À l’inverse, le Global Water Monitor 2024 a constaté une hausse de 52% des jours avec des précipitations records. Des températures plus chaudes permettent à l’air de retenir plus d’humidité, ce qui entraîne davantage de pluie.
Les inondations ne favorisent pas le stockage de l’eau
Bien que les chiffres semblent contradictoires, tous signalent des difficultés pour l’approvisionnement en eau. Les inondations apportent peu d’avantages: les sols secs absorbent mal l’excès d’eau. Après les crues ou fortes pluies, une période de chaleur ou de sécheresse épuise rapidement les rivières et les lacs.
Selon l’ONU, 72% de l’eau douce sert à l’agriculture, 13% aux ménages et municipalités, et 15% à l’industrie. Malgré l’attention portée aux ménages, la consommation industrielle augmente, surtout pour le refroidissement des nouveaux centres de données alimentant l’intelligence artificielle.
«Ne pas agir contre la pénurie d’eau pourrait coûter cher à l’économie.»
Ne pas relever le défi de la pénurie d’eau risque d’avoir un coût élevé. L’Institut des ressources mondiales prévient que le PIB des pays développés pourrait baisser de 8% d’ici 2050, tandis que la Commission mondiale sur l’économie de l’eau prévoit une baisse moyenne de 10 à 15% dans les pays en développement.
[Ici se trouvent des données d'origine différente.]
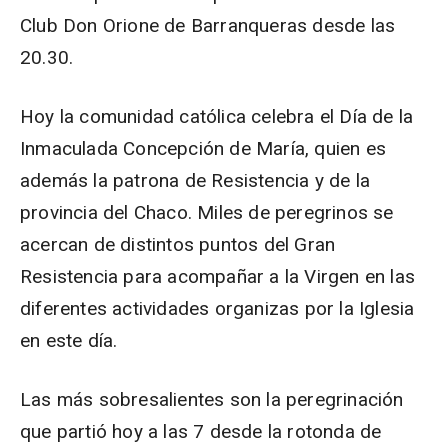
Club Don Orione de Barranqueras desde las
20.30.
Hoy la comunidad católica celebra el Día de la
Inmaculada Concepción de María, quien es
además la patrona de Resistencia y de la
provincia del Chaco. Miles de peregrinos se
acercan de distintos puntos del Gran
Resistencia para acompañar a la Virgen en las
diferentes actividades organizas por la Iglesia
en este día.
Las más sobresalientes son la peregrinación
que partió hoy a las 7 desde la rotonda de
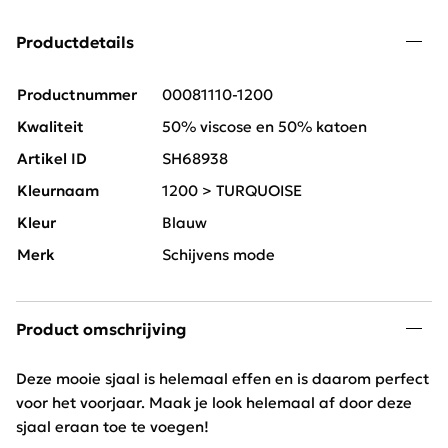
Productdetails
Productnummer
00081110-1200
Kwaliteit
50% viscose en 50% katoen
Artikel ID
SH68938
Kleurnaam
1200 > TURQUOISE
Kleur
Blauw
Merk
Schijvens mode
Product omschrijving
Deze mooie sjaal is helemaal effen en is daarom perfect
voor het voorjaar. Maak je look helemaal af door deze
sjaal eraan toe te voegen!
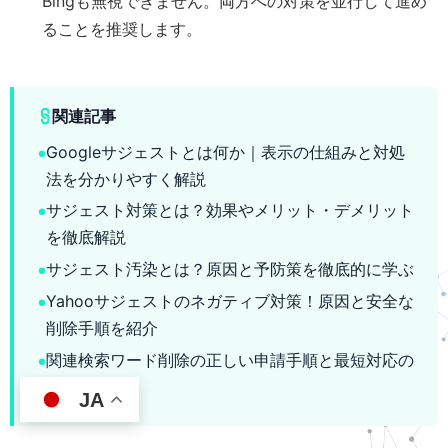
Bingも無視できません。両方への対策を並行して進め
ることを推奨します。
関連記事
Googleサジェストとは何か｜表示の仕組みと対処
法を分かりやすく解説
サジェスト対策とは？効果やメリット・デメリット
を徹底解説
サジェスト汚染とは？原因と予防策を徹底的に学ぶ
Yahooサジェストのネガティブ対策！原因と安全な
削除手順を紹介
関連検索ワード削除の正しい申請手順と最短対応の
進め方
JA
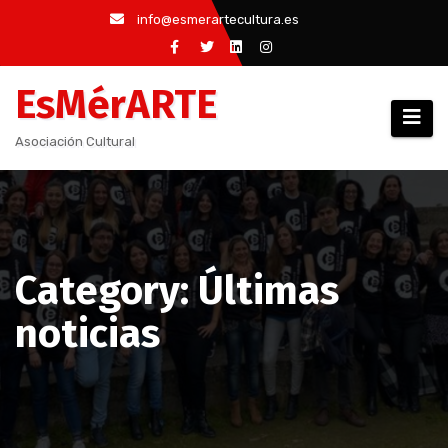
Saltar
info@esmerartecultura.es
al
contenido
EsMérARTE
Asociación Cultural
Category: Últimas
noticias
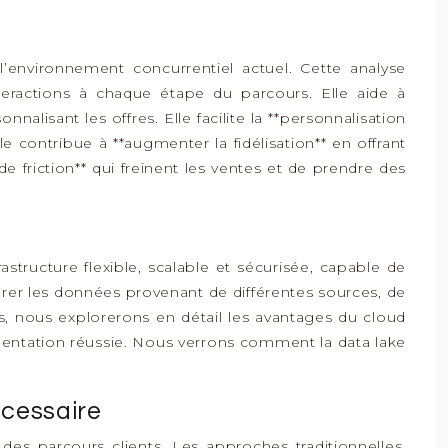
’environnement concurrentiel actuel. Cette analyse
nteractions à chaque étape du parcours. Elle aide à
alisant les offres. Elle facilite la **personnalisation
 contribue à **augmenter la fidélisation** en offrant
 de friction** qui freinent les ventes et de prendre des
structure flexible, scalable et sécurisée, capable de
rer les données provenant de différentes sources, de
es, nous explorerons en détail les avantages du cloud
émentation réussie. Nous verrons comment la data lake
écessaire
des parcours clients. Les approches traditionnelles,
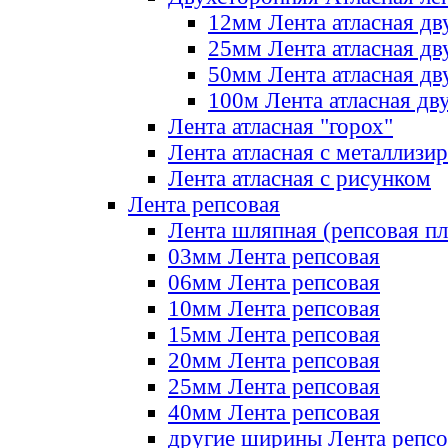
12мм Лента атласная дв
25мм Лента атласная дв
50мм Лента атласная дв
100м Лента атласная дв
Лента атласная "горох"
Лента атласная с металлизи
Лента атласная с рисунком
Лента репсовая
Лента шляпная (репсовая пл
03мм Лента репсовая
06мм Лента репсовая
10мм Лента репсовая
15мм Лента репсовая
20мм Лента репсовая
25мм Лента репсовая
40мм Лента репсовая
другие ширины Лента репсо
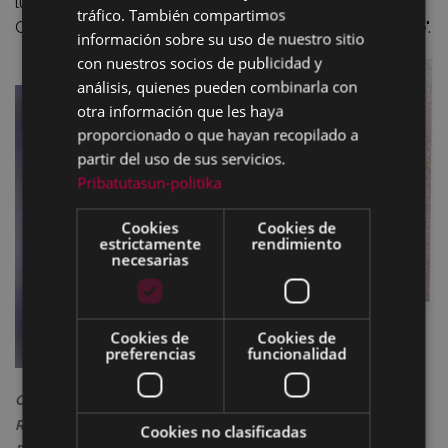
lugar destacado en la historia del ciclismo junto a Juan
tráfico. También compartimos
Gisasola "Juanito Txoko", el "padre" de la "Subida a Arrate".
información sobre su uso de nuestro sitio
con nuestros socios de publicidad y
análisis, quienes pueden combinarla con
otra información que les haya
proporcionado o que hayan recopilado a
partir del uso de sus servicios.
Pribatutasun-politika
Cookies
Cookies de
estrictamente
rendimiento
necesarias
Cookies de
Cookies de
preferencias
funcionalidad
Copa de Luciano Montero, ganador de la III Copa de la
República, año 1934 / Cartel de la última edición del Gran
Cookies no clasificadas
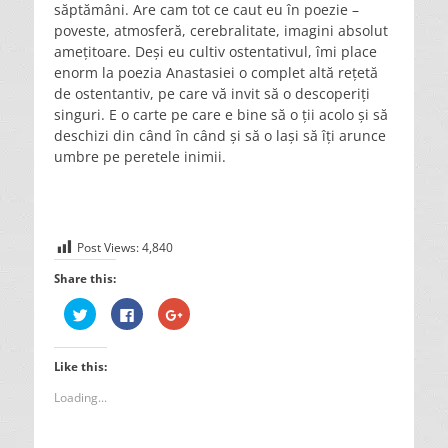
săptămâni. Are cam tot ce caut eu în poezie –
poveste, atmosferă, cerebralitate, imagini absolut
amețitoare. Deși eu cultiv ostentativul, îmi place
enorm la poezia Anastasiei o complet altă rețetă
de ostentantiv, pe care vă invit să o descoperiți
singuri. E o carte pe care e bine să o ții acolo și să
deschizi din când în când și să o lași să îți arunce
umbre pe peretele inimii.
Post Views:
4,840
Share this:
C
C
C
l
l
l
i
i
i
c
c
c
k
k
k
Like this:
t
t
t
o
o
o
s
s
s
Loading...
h
h
h
a
a
a
r
r
r
e
e
e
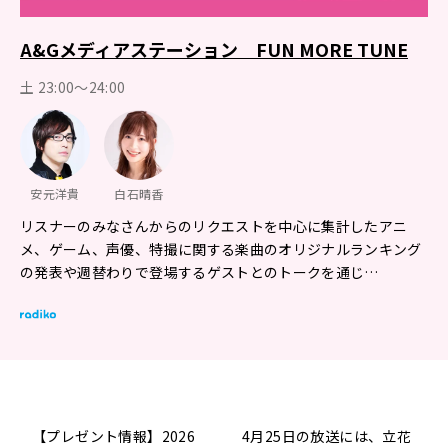
A&Gメディアステーション FUN MORE TUNE
土 23:00～24:00
安元洋貴
白石晴香
リスナーのみなさんからのリクエストを中心に集計したアニ
メ、ゲーム、声優、特撮に関する楽曲のオリジナルランキング
の発表や週替わりで登場するゲストとのトークを通じ…
【プレゼント情報】2026
4月25日の放送には、立花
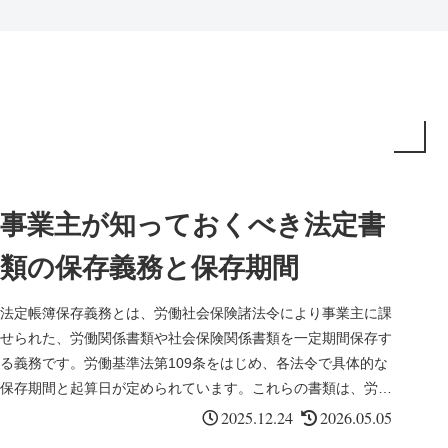
事業主が知っておくべき法定書
類の保存義務と保存期間
法定帳簿保存義務とは、労働社会保険諸法令により事業主に課
せられた、労働関係書類や社会保険関係書類を一定期間保存す
る義務です。労働基準法第109条をはじめ、各法令で具体的な
保存期間と起算日が定められています。これらの書類は、労働
基準監督署の調...
2025.12.24
2026.05.05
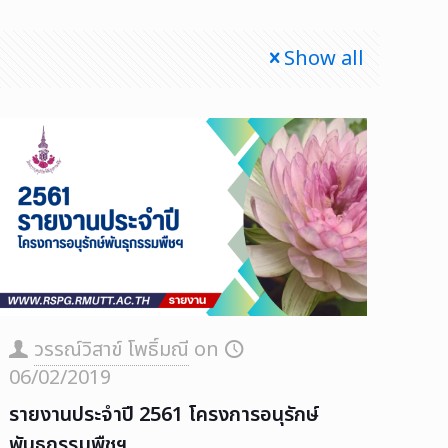
Show all
วรรณ์วิสาข์ โพธิ์มณี
on
06/02/2019
รายงานประจำปี 2561 โครงการอนุรักษ์
พันธุกรรมพืชฯ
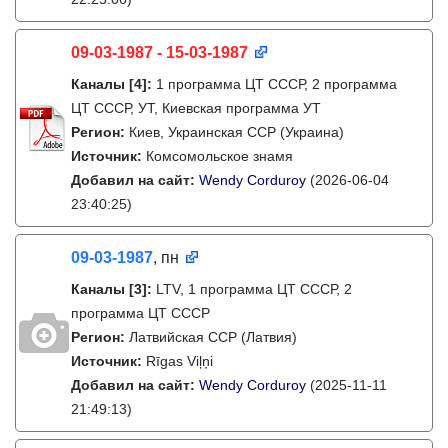
09-03-1987 - 15-03-1987
Каналы
[4]
:
1 программа ЦТ СССР, 2 программа
ЦТ СССР, УТ, Киевская программа УТ
Регион:
Киев, Украинская ССР (Украина)
Источник:
Комсомольское знамя
Добавил на сайт:
Wendy Corduroy
(2026-06-04
23:40:25)
09-03-1987
, пн
Каналы
[3]
:
LTV, 1 программа ЦТ СССР, 2
программа ЦТ СССР
Регион:
Латвийская ССР (Латвия)
Источник:
Rīgas Viļņi
Добавил на сайт:
Wendy Corduroy
(2025-11-11
21:49:13)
Certaines solutions sont simples: une grande partie de l’eau est perdue à cause de réseaux vieillissants et de fuites. Une meilleure détection des fuites via capteurs et entretien, et des outils numériques pour surveiller et optimiser la distribution, avec des entreprises technologiques proposant compteurs intelligents et automatisation aideraient grandement à réduire la déperdition de l’eau.
L’irrigation précise fournit l’eau nécessaire au bon moment
L’agriculture mise désormais sur l’irrigation de précision, qui apporte aux plantes juste la quantité d’eau dont elles ont besoin, au bon moment. Cette technique améliore l’efficacité et le rendement, mais son coût élevé a limité son adoption. Avec la multiplication des événements climatiques extrêmes et des pénuries, son utilisation devrait s’élargir.
L’efficacité repose sur la combinaison de différentes méthodes de distribution et de suivi. Les systèmes utilisent en général plusieurs technologies: pivots intelligents, irrigation par aspersion/goutte à goutte, capteurs, IA, drones et satellites. L’irrigation de précision a généré un volume de marché estimé à 4 à 5 milliards USD l’an dernier, avec une croissance prévue de 6 à 9%.
Amélioration du traitement des eaux usées
Les stations d’épuration sont courantes, mais les efforts se concentrent désormais sur leur efficacité et sur le traitement d’une part accrue des eaux usées. C’est crucial, car l’ONU indique que 27% de la population mondiale n’a pas accès à une eau potable sûre et que 42% des eaux usées ne sont pas correctement traitées. Les progrès récents permettent d’éliminer de nouveaux polluants comme les PFAs. Les systèmes de recirculation, facilitant la réutilisation de l’eau dans le refroidissement des data centers, devraient stimuler la croissance du secteur.
Singapour incarne l’innovation dans le traitement de l’eau: 30% de ses eaux usées sont recyclées pour l’industrie, avec un objectif de 55% d’ici 2060. Le marché mondial du traitement de l’eau devrait croître de 7% par an pour atteindre environ 130 milliards USD d’ici 2033.
Amélioration des procédés de dessalement
Le dessalement de l’eau, autre procédé bien connu, va encore se développer grâce aux avancées des membranes qui permettent de filtrer l’eau et à l’utilisation accrue des systèmes de récupération d’énergie et des énergies renouvelables. Ses coûts ont diminué récemment, permettant de nouvelles baisses des coûts énergétiques totaux.
Un océan d’opportunités d’investissement
Si ces avancées n’allègent pas la détresse du marin de Coleridge, l’industrie de l’eau et ses fournisseurs proposent continuellement de nouveaux outils efficaces et abordables pour contribuer à un approvisionnement en eau douce plus durable.